(Records contained in a dataset)
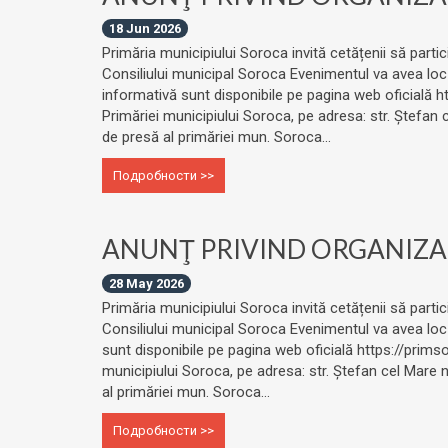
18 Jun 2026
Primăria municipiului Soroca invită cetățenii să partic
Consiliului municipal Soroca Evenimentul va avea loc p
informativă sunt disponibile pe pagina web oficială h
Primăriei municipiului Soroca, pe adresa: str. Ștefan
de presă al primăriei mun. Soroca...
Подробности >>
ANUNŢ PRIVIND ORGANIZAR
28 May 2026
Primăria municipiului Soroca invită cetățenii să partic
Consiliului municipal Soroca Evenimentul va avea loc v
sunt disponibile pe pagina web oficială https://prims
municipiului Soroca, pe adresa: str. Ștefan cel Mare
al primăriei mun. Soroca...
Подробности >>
---
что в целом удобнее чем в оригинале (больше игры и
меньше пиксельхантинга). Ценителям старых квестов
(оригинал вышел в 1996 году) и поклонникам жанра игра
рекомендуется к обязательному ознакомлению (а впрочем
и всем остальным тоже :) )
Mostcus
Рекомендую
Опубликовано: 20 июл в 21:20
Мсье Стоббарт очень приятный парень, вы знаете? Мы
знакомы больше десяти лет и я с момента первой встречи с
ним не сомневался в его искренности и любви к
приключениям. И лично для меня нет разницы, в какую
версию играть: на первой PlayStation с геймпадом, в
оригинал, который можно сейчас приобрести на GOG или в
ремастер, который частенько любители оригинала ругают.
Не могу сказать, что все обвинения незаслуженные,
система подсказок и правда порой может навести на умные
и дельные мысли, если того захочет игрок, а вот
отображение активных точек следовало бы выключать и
==
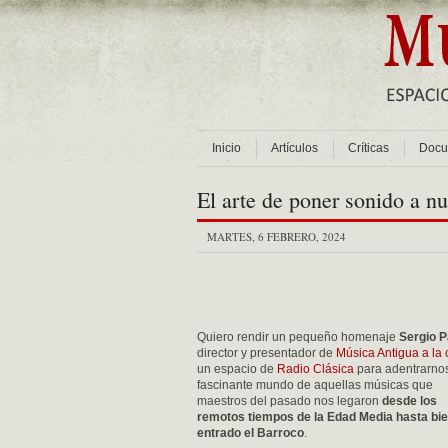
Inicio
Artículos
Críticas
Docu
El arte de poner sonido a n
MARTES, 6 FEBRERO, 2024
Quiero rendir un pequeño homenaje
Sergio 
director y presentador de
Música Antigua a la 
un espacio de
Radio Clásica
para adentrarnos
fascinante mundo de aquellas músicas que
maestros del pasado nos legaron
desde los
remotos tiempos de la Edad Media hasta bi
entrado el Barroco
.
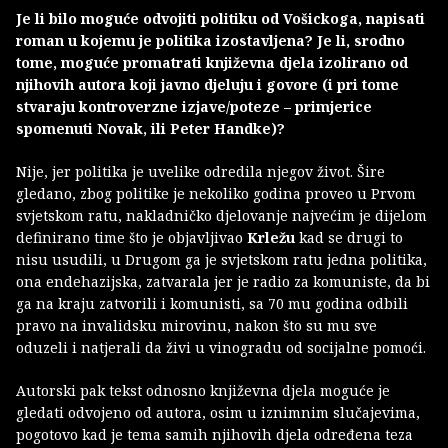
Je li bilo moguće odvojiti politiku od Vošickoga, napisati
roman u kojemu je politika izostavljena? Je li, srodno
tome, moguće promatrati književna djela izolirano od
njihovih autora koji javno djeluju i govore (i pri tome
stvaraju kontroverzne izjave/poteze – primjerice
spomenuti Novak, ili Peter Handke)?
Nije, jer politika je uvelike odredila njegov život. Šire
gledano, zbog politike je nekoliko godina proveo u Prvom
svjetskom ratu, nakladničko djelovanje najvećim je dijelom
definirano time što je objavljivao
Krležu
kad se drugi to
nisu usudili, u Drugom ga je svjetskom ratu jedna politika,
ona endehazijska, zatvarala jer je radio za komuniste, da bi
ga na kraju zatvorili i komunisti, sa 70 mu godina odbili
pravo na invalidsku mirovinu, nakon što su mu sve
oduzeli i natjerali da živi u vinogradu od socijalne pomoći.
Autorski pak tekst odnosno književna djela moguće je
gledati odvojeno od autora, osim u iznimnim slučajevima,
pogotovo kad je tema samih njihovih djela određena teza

EXERCISE BRIEF: When the line with "18 Jun 2026" is reached in the data above, begin copying, and stop after the line with "Primăriei municipiului Soroca, pe"; copy each line exactly, both ends included.

TASK ANSWER:
18 Jun 2026
Primăria municipiului Soroca invită cetățenii să partic
Consiliului municipal Soroca Evenimentul va avea loc p
informativă sunt disponibile pe pagina web oficială h
Primăriei municipiului Soroca, pe adresa: str. Ștefan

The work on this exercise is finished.